If so, the net force on P3, F3, is always along the x axis, and is zero at x=0.
F3 = 2*k*q1*q3*x/(x^2 + a^2)^3/2
where a = 22 cm
Maximum force occurs where dF3/dx = 0
I get it to be where x = 22 cm/sqrt2 = 15.55 cm
See what you get, and use the equation above to get the maximum force F3
To find the value of x where the magnitude of the electrostatic force on the third particle is maximum, we need to calculate the net electrostatic force on the particle when it is at different positions along the x-axis and then find the position where the force is maximum.
The electrostatic force between two charged particles is given by Coulomb's law:
F = k * (q1 * q3) / r^2 (1)
where F is the electrostatic force, k is the Coulomb's constant (k = 8.99 x 10^9 N m^2/C^2), q1 and q3 are the charges of particles 1 and 3 respectively, and r is the distance between particles 1 and 3.

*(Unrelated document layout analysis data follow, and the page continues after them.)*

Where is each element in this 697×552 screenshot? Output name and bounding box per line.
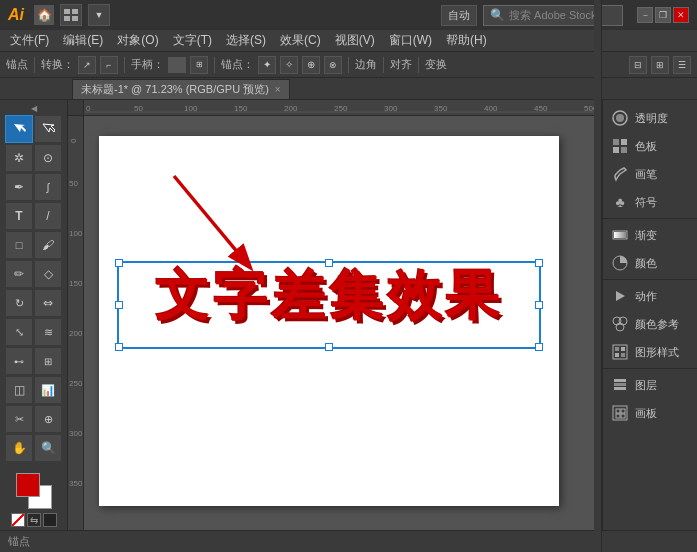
hand-tool[interactable]: ✋: [5, 434, 33, 462]
menu-object[interactable]: 对象(O): [111, 30, 164, 51]
svg-rect-31: [621, 139, 627, 145]
panel-graphic-styles[interactable]: 图形样式: [603, 338, 697, 366]
panel-gradient[interactable]: 渐变: [603, 221, 697, 249]
search-box[interactable]: 🔍 搜索 Adobe Stock: [483, 5, 623, 26]
anchor-edit-3[interactable]: ⊕: [302, 56, 320, 74]
chart-tool[interactable]: 📊: [34, 376, 62, 404]
layout-icon[interactable]: [60, 4, 82, 26]
menu-view[interactable]: 视图(V): [329, 30, 381, 51]
transform-icon-1[interactable]: ⊟: [629, 56, 647, 74]
anchor-edit-4[interactable]: ⊗: [324, 56, 342, 74]
app-window: Ai 🏠 ▼ 自动 🔍 搜索 Adobe Stock － ❐ ✕ 文件(F) 编…: [0, 0, 697, 552]
anchor-status-label: 锚点: [8, 534, 30, 549]
mirror-tool[interactable]: ⇔: [34, 289, 62, 317]
collapse-arrow-top[interactable]: ◀: [31, 104, 37, 113]
rotate-tool[interactable]: ↻: [5, 289, 33, 317]
menu-select[interactable]: 选择(S): [220, 30, 272, 51]
line-tool[interactable]: /: [34, 202, 62, 230]
panel-layers[interactable]: 图层: [603, 371, 697, 399]
menu-edit[interactable]: 编辑(E): [57, 30, 109, 51]
restore-button[interactable]: ❐: [655, 7, 671, 23]
minimize-button[interactable]: －: [637, 7, 653, 23]
tab-label: 未标题-1* @ 71.23% (RGB/GPU 预览): [81, 82, 269, 97]
scale-tool[interactable]: ⤡: [5, 318, 33, 346]
type-tool[interactable]: T: [5, 202, 33, 230]
anchor-edit-1[interactable]: ✦: [258, 56, 276, 74]
eraser-tool[interactable]: ◇: [34, 260, 62, 288]
transform-icon-2[interactable]: ⊞: [651, 56, 669, 74]
toolbar-sep-1: [34, 57, 35, 73]
slice-tool[interactable]: ✂: [5, 405, 33, 433]
tool-row-7: ↻ ⇔: [5, 289, 62, 317]
menu-help[interactable]: 帮助(H): [440, 30, 493, 51]
direct-select-tool[interactable]: [34, 115, 62, 143]
panel-color-guide[interactable]: 颜色参考: [603, 310, 697, 338]
right-panel: 透明度 色板 画笔 ♣ 符号: [602, 100, 697, 530]
svg-text:200: 200: [69, 329, 83, 338]
swap-colors[interactable]: ⇆: [27, 513, 41, 527]
anchor-edit-2[interactable]: ✧: [280, 56, 298, 74]
tool-row-4: T /: [5, 202, 62, 230]
svg-text:450: 450: [534, 104, 548, 113]
svg-rect-44: [615, 353, 619, 357]
tools-panel: ◀ ✲ ⊙ ✒ ∫ T: [0, 100, 68, 530]
color-guide-label: 颜色参考: [635, 317, 679, 332]
menu-effect[interactable]: 效果(C): [274, 30, 327, 51]
toolbar-menu[interactable]: ☰: [673, 56, 691, 74]
shapebuilder-tool[interactable]: ⊞: [34, 347, 62, 375]
anchor2-label: 锚点：: [221, 57, 254, 72]
svg-text:150: 150: [69, 279, 83, 288]
panel-color[interactable]: 颜色: [603, 249, 697, 277]
magic-wand-tool[interactable]: ✲: [5, 144, 33, 172]
handle-label: 手柄：: [131, 57, 164, 72]
search-icon: 🔍: [490, 8, 505, 22]
selection-tool[interactable]: [5, 115, 33, 143]
svg-rect-50: [616, 409, 620, 413]
canvas-main[interactable]: 文字差集效果: [84, 116, 602, 530]
menu-window[interactable]: 窗口(W): [383, 30, 438, 51]
tool-row-5: □ 🖌: [5, 231, 62, 259]
close-button[interactable]: ✕: [673, 7, 689, 23]
anchor-tool-2[interactable]: ⌐: [100, 56, 118, 74]
window-controls: － ❐ ✕: [637, 7, 689, 23]
foreground-color[interactable]: [16, 473, 40, 497]
pencil-tool[interactable]: ✏: [5, 260, 33, 288]
anchor-tool-1[interactable]: ↗: [78, 56, 96, 74]
zoom-tool[interactable]: 🔍: [34, 434, 62, 462]
anchor-label: 锚点: [6, 57, 28, 72]
panel-swatches[interactable]: 色板: [603, 132, 697, 160]
curvature-tool[interactable]: ∫: [34, 173, 62, 201]
width-tool[interactable]: ⊷: [5, 347, 33, 375]
panel-brushes[interactable]: 画笔: [603, 160, 697, 188]
svg-rect-53: [621, 414, 625, 418]
black-color[interactable]: [43, 513, 57, 527]
handle-btn-2[interactable]: ⊞: [190, 56, 208, 74]
lasso-tool[interactable]: ⊙: [34, 144, 62, 172]
svg-text:400: 400: [484, 104, 498, 113]
warp-tool[interactable]: ≋: [34, 318, 62, 346]
document-tab[interactable]: 未标题-1* @ 71.23% (RGB/GPU 预览) ×: [72, 79, 290, 99]
panel-symbols[interactable]: ♣ 符号: [603, 188, 697, 216]
panel-actions[interactable]: 动作: [603, 282, 697, 310]
menu-text[interactable]: 文字(T): [167, 30, 218, 51]
tab-close-button[interactable]: ×: [275, 84, 281, 95]
home-icon[interactable]: 🏠: [34, 5, 54, 25]
gradient-tool[interactable]: ◫: [5, 376, 33, 404]
paintbrush-tool[interactable]: 🖌: [34, 231, 62, 259]
panel-transparency[interactable]: 透明度: [603, 104, 697, 132]
eyedropper-tool[interactable]: ⊕: [34, 405, 62, 433]
svg-rect-1: [72, 9, 78, 14]
color-area: ⇆: [7, 469, 61, 530]
tool-row-3: ✒ ∫: [5, 173, 62, 201]
none-color[interactable]: [11, 513, 25, 527]
rect-tool[interactable]: □: [5, 231, 33, 259]
menu-file[interactable]: 文件(F): [4, 30, 55, 51]
canvas-area: 0 50 100 150 200 250 300 350 400 450 500…: [68, 100, 602, 530]
panel-artboards[interactable]: 画板: [603, 399, 697, 427]
handle-btn-active[interactable]: [168, 57, 186, 73]
dropdown-icon[interactable]: ▼: [88, 4, 110, 26]
handle-bl: [115, 343, 123, 351]
auto-mode[interactable]: 自动: [441, 5, 477, 26]
pen-tool[interactable]: ✒: [5, 173, 33, 201]
artboards-label: 画板: [635, 406, 657, 421]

Now, let's calculate the force on particle 3 when it is at different positions along the x-axis:
When q3 is at x = 0:
The distance between particle 1 and 3 is r = sqrt(d^2) = sqrt(0.22^2) = 0.22 m.

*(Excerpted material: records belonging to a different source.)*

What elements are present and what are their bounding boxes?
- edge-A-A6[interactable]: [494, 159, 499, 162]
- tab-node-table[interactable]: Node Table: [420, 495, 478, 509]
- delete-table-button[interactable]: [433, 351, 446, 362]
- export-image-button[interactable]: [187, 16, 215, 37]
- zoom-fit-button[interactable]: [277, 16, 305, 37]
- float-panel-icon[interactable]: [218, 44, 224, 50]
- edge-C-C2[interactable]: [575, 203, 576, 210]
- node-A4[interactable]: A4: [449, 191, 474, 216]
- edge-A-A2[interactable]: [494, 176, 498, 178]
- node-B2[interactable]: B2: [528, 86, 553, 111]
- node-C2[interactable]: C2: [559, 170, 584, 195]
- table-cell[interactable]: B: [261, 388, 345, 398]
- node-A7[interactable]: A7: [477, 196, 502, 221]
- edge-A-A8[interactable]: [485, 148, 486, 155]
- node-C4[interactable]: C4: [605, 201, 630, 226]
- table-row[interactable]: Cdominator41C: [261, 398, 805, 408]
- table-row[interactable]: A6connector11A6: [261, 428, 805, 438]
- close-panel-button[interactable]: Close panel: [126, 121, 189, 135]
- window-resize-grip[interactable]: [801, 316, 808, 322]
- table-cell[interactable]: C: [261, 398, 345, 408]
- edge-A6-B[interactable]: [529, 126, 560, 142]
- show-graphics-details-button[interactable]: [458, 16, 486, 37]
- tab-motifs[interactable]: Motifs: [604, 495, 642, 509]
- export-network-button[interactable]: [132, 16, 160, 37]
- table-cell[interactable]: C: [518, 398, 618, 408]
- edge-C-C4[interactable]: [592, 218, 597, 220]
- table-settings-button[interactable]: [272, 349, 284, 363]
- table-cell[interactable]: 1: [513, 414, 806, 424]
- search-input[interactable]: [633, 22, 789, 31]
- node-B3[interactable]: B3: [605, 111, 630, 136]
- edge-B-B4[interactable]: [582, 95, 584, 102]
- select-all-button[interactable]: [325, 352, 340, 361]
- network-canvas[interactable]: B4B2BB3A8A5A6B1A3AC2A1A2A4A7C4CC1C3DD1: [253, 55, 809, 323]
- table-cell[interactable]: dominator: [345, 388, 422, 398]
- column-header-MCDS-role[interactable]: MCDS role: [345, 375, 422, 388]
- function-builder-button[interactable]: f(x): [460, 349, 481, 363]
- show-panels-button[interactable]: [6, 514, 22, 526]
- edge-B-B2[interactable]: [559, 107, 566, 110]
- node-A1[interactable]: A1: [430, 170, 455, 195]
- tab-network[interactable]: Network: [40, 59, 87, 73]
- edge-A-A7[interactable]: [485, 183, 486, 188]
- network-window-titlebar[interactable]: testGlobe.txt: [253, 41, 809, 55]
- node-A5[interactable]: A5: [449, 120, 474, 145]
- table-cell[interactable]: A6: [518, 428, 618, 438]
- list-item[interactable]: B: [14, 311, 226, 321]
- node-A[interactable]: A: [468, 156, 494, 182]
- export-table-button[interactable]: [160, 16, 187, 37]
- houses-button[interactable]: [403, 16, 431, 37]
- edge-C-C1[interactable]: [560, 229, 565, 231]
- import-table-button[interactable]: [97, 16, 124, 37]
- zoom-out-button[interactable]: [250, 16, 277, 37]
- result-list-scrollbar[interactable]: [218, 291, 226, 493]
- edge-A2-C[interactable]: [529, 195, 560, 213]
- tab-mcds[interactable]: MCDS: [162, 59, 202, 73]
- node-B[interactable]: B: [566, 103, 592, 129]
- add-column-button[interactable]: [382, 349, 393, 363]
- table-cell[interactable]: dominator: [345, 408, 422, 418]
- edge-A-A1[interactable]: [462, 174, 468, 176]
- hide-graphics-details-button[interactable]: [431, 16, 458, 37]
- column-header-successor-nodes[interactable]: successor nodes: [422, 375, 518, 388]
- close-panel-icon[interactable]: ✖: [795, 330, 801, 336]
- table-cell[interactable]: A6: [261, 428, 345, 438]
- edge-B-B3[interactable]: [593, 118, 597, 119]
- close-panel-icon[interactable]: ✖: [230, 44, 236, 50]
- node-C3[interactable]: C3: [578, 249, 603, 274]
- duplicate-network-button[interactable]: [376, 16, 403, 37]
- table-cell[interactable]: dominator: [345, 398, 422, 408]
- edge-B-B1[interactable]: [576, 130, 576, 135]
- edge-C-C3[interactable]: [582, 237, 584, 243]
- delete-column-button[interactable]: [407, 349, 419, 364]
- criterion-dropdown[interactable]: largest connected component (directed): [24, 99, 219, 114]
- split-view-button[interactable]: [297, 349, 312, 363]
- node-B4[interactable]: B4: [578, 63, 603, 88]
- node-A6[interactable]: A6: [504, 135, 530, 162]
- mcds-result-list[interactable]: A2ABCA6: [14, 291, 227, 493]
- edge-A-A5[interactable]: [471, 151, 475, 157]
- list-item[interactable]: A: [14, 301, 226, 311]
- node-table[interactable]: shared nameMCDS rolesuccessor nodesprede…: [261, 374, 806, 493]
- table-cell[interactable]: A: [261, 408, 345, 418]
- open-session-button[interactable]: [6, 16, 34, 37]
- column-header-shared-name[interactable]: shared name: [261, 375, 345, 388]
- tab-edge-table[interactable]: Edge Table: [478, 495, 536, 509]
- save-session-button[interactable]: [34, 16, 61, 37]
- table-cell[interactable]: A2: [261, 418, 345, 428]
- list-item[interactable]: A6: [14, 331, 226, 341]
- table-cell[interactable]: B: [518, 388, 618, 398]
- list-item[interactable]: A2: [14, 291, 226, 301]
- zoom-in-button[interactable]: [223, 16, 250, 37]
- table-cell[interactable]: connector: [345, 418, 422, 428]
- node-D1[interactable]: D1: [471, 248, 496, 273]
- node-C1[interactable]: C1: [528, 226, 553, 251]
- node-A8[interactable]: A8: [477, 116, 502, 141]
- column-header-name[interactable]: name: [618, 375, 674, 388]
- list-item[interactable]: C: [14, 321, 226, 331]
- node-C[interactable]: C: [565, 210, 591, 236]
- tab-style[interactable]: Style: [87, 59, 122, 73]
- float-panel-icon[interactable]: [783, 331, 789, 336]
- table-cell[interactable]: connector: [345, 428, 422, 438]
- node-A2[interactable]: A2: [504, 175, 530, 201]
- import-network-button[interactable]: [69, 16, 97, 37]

Plugging these values into equation (1) gives:
F1 = (8.99 x 10^9) * (3.20 x 10^-19) * (9.60 x 10^-19) / (0.22^2) = 2.76 x 10^-5 N
When q3 is at x = +5.0 m:
The distance between particle 1 and 3 is r = sqrt((d^2) + (x^2)) = sqrt((0.22^2) + (5.0^2)) = 5.03 m.
Plugging these values into equation (1) gives:
F2 = (8.99 x 10^9) * (3.20 x 10^-19) * (9.60 x 10^-19) / (5.03^2) = 1.97 x 10^-6 N
Now, we can see that F2 < F1. Hence, the magnitude of the electrostatic force is maximum when q3 is at x = 0.

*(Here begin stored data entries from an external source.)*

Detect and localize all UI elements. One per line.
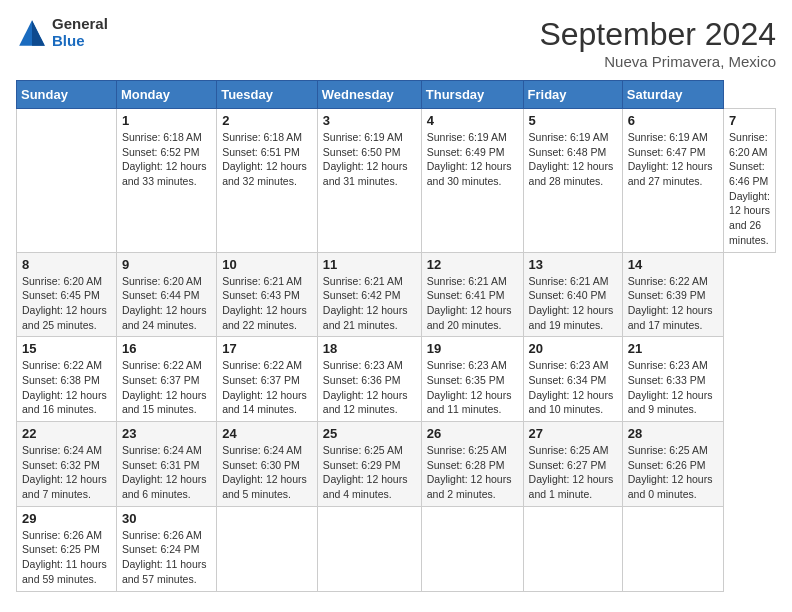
day-cell: 24 Sunrise: 6:24 AM Sunset: 6:30 PM Dayl… <box>217 422 318 507</box>
day-number: 18 <box>323 341 416 356</box>
sunrise: Sunrise: 6:18 AM <box>222 131 302 143</box>
day-cell: 2 Sunrise: 6:18 AM Sunset: 6:51 PM Dayli… <box>217 109 318 253</box>
day-cell: 4 Sunrise: 6:19 AM Sunset: 6:49 PM Dayli… <box>421 109 523 253</box>
day-info: Sunrise: 6:25 AM Sunset: 6:26 PM Dayligh… <box>628 443 718 502</box>
sunrise: Sunrise: 6:21 AM <box>222 275 302 287</box>
week-row-2: 8 Sunrise: 6:20 AM Sunset: 6:45 PM Dayli… <box>17 252 776 337</box>
daylight: Daylight: 12 hours and 31 minutes. <box>323 160 408 187</box>
day-number: 6 <box>628 113 718 128</box>
logo-general: General <box>52 16 108 33</box>
day-number: 4 <box>427 113 518 128</box>
day-number: 20 <box>529 341 617 356</box>
sunset: Sunset: 6:48 PM <box>529 146 607 158</box>
day-number: 9 <box>122 257 211 272</box>
weekday-header-friday: Friday <box>523 81 622 109</box>
daylight: Daylight: 12 hours and 15 minutes. <box>122 389 207 416</box>
sunset: Sunset: 6:32 PM <box>22 459 100 471</box>
day-cell: 7 Sunrise: 6:20 AM Sunset: 6:46 PM Dayli… <box>724 109 776 253</box>
daylight: Daylight: 12 hours and 22 minutes. <box>222 304 307 331</box>
daylight: Daylight: 12 hours and 1 minute. <box>529 473 614 500</box>
day-info: Sunrise: 6:23 AM Sunset: 6:33 PM Dayligh… <box>628 358 718 417</box>
day-number: 15 <box>22 341 111 356</box>
sunrise: Sunrise: 6:21 AM <box>323 275 403 287</box>
sunrise: Sunrise: 6:20 AM <box>729 131 768 158</box>
sunrise: Sunrise: 6:23 AM <box>427 359 507 371</box>
weekday-header-monday: Monday <box>116 81 216 109</box>
sunset: Sunset: 6:34 PM <box>529 374 607 386</box>
day-cell: 12 Sunrise: 6:21 AM Sunset: 6:41 PM Dayl… <box>421 252 523 337</box>
day-cell: 30 Sunrise: 6:26 AM Sunset: 6:24 PM Dayl… <box>116 506 216 591</box>
day-number: 17 <box>222 341 312 356</box>
sunset: Sunset: 6:43 PM <box>222 289 300 301</box>
day-info: Sunrise: 6:19 AM Sunset: 6:49 PM Dayligh… <box>427 130 518 189</box>
sunrise: Sunrise: 6:22 AM <box>122 359 202 371</box>
day-number: 14 <box>628 257 718 272</box>
sunrise: Sunrise: 6:20 AM <box>122 275 202 287</box>
sunset: Sunset: 6:39 PM <box>628 289 706 301</box>
sunset: Sunset: 6:24 PM <box>122 543 200 555</box>
day-number: 24 <box>222 426 312 441</box>
day-info: Sunrise: 6:22 AM Sunset: 6:37 PM Dayligh… <box>222 358 312 417</box>
sunset: Sunset: 6:45 PM <box>22 289 100 301</box>
sunset: Sunset: 6:52 PM <box>122 146 200 158</box>
daylight: Daylight: 12 hours and 6 minutes. <box>122 473 207 500</box>
daylight: Daylight: 12 hours and 20 minutes. <box>427 304 512 331</box>
sunset: Sunset: 6:37 PM <box>122 374 200 386</box>
daylight: Daylight: 12 hours and 25 minutes. <box>22 304 107 331</box>
sunrise: Sunrise: 6:19 AM <box>529 131 609 143</box>
sunrise: Sunrise: 6:24 AM <box>22 444 102 456</box>
day-cell: 17 Sunrise: 6:22 AM Sunset: 6:37 PM Dayl… <box>217 337 318 422</box>
day-cell <box>421 506 523 591</box>
day-number: 5 <box>529 113 617 128</box>
day-info: Sunrise: 6:26 AM Sunset: 6:25 PM Dayligh… <box>22 528 111 587</box>
daylight: Daylight: 12 hours and 16 minutes. <box>22 389 107 416</box>
day-number: 7 <box>729 113 770 128</box>
daylight: Daylight: 12 hours and 12 minutes. <box>323 389 408 416</box>
day-info: Sunrise: 6:21 AM Sunset: 6:42 PM Dayligh… <box>323 274 416 333</box>
weekday-header-thursday: Thursday <box>421 81 523 109</box>
day-cell: 15 Sunrise: 6:22 AM Sunset: 6:38 PM Dayl… <box>17 337 117 422</box>
sunset: Sunset: 6:33 PM <box>628 374 706 386</box>
daylight: Daylight: 12 hours and 2 minutes. <box>427 473 512 500</box>
weekday-header-tuesday: Tuesday <box>217 81 318 109</box>
daylight: Daylight: 12 hours and 28 minutes. <box>529 160 614 187</box>
sunset: Sunset: 6:41 PM <box>427 289 505 301</box>
day-info: Sunrise: 6:24 AM Sunset: 6:32 PM Dayligh… <box>22 443 111 502</box>
daylight: Daylight: 12 hours and 9 minutes. <box>628 389 713 416</box>
day-number: 23 <box>122 426 211 441</box>
day-number: 8 <box>22 257 111 272</box>
day-cell: 25 Sunrise: 6:25 AM Sunset: 6:29 PM Dayl… <box>317 422 421 507</box>
sunrise: Sunrise: 6:26 AM <box>22 529 102 541</box>
sunrise: Sunrise: 6:18 AM <box>122 131 202 143</box>
sunset: Sunset: 6:25 PM <box>22 543 100 555</box>
day-cell <box>317 506 421 591</box>
day-info: Sunrise: 6:22 AM Sunset: 6:38 PM Dayligh… <box>22 358 111 417</box>
daylight: Daylight: 12 hours and 11 minutes. <box>427 389 512 416</box>
sunrise: Sunrise: 6:20 AM <box>22 275 102 287</box>
day-number: 13 <box>529 257 617 272</box>
day-cell: 19 Sunrise: 6:23 AM Sunset: 6:35 PM Dayl… <box>421 337 523 422</box>
weekday-header-saturday: Saturday <box>622 81 723 109</box>
sunset: Sunset: 6:31 PM <box>122 459 200 471</box>
day-cell: 14 Sunrise: 6:22 AM Sunset: 6:39 PM Dayl… <box>622 252 723 337</box>
day-info: Sunrise: 6:18 AM Sunset: 6:52 PM Dayligh… <box>122 130 211 189</box>
sunset: Sunset: 6:28 PM <box>427 459 505 471</box>
day-info: Sunrise: 6:20 AM Sunset: 6:46 PM Dayligh… <box>729 130 770 248</box>
day-cell: 22 Sunrise: 6:24 AM Sunset: 6:32 PM Dayl… <box>17 422 117 507</box>
sunrise: Sunrise: 6:26 AM <box>122 529 202 541</box>
day-cell: 1 Sunrise: 6:18 AM Sunset: 6:52 PM Dayli… <box>116 109 216 253</box>
day-info: Sunrise: 6:24 AM Sunset: 6:31 PM Dayligh… <box>122 443 211 502</box>
calendar: SundayMondayTuesdayWednesdayThursdayFrid… <box>16 80 776 592</box>
day-number: 29 <box>22 511 111 526</box>
daylight: Daylight: 12 hours and 21 minutes. <box>323 304 408 331</box>
day-info: Sunrise: 6:24 AM Sunset: 6:30 PM Dayligh… <box>222 443 312 502</box>
sunset: Sunset: 6:44 PM <box>122 289 200 301</box>
sunrise: Sunrise: 6:22 AM <box>222 359 302 371</box>
sunset: Sunset: 6:50 PM <box>323 146 401 158</box>
weekday-header-wednesday: Wednesday <box>317 81 421 109</box>
day-cell: 28 Sunrise: 6:25 AM Sunset: 6:26 PM Dayl… <box>622 422 723 507</box>
daylight: Daylight: 12 hours and 27 minutes. <box>628 160 713 187</box>
sunrise: Sunrise: 6:25 AM <box>323 444 403 456</box>
day-cell: 26 Sunrise: 6:25 AM Sunset: 6:28 PM Dayl… <box>421 422 523 507</box>
location: Nueva Primavera, Mexico <box>539 53 776 70</box>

The maximum magnitude of the electrostatic force is F1 = 2.76 x 10^-5 N.
To find the value of x at which the magnitude of the electrostatic force on the third particle is maximum, we need to calculate the net force on the third particle due to the other two particles at different positions of particle 3 along the x-axis.
The electrostatic force between two charged particles can be calculated using Coulomb's Law:
F = k * |q1 * q2| / r^2
where F is the magnitude of the electrostatic force, k is the electrostatic constant (8.99 x 10^9 N*m^2/C^2), q1 and q2 are the charges of the particles, and r is the distance between the particles.
Let's start by calculating the force on particle 3 due to particles 1 and 2 at x = 0:
r1 = √((22.0 cm)^2 + (0 cm)^2) = 22.0 cm
F1 = k * |q1 * q3| / r1^2
Now, let's calculate the force on particle 3 due to particles 1 and 2 at x = +5.0 m:
r2 = √((22.0 cm)^2 + (5.0 m)^2) = √(484 cm^2 + 2500 cm^2) = √2984 cm ≈ 54.62 cm
F2 = k * |q1 * q3| / r2^2
We need to find the value of x where the magnitude of the electrostatic force on particle 3 is maximum. Therefore, we need to find the position where F2 - F1 is maximum.
To find this position, we compare the forces F1 and F2 and calculate the difference ΔF = F2 - F1 for different values of x along the x-axis, from 0 to 5.0 m. The position at which ΔF is maximum will give us the value of x where the magnitude of the electrostatic force on particle 3 is maximum.
Finally, the magnitude of the electrostatic force on particle 3 from the other two particles at this maximum position gives us the maximum magnitude of the force.
s particle 2 at x = 0, y = -22 cm?
If so, the net force on P3, F3, is always along the x axis, and is zero at x=0.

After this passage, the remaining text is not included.